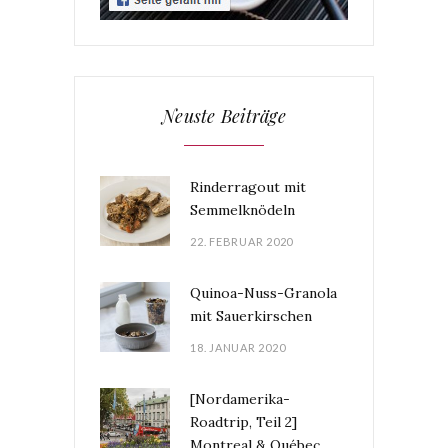
Neuste Beiträge
Rinderragout mit
Semmelknödeln
22. FEBRUAR 2020
Quinoa-Nuss-Granola
mit Sauerkirschen
18. JANUAR 2020
[Nordamerika-
Roadtrip, Teil 2]
Montreal & Québec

WORK ITEM
Output the records verbatim, every one of them, and keep the pictures out.

ANSWER TO THIS TASK
Neuste Beiträge
Rinderragout mit
Semmelknödeln
22. FEBRUAR 2020
Quinoa-Nuss-Granola
mit Sauerkirschen
18. JANUAR 2020
[Nordamerika-
Roadtrip, Teil 2]
Montreal & Québec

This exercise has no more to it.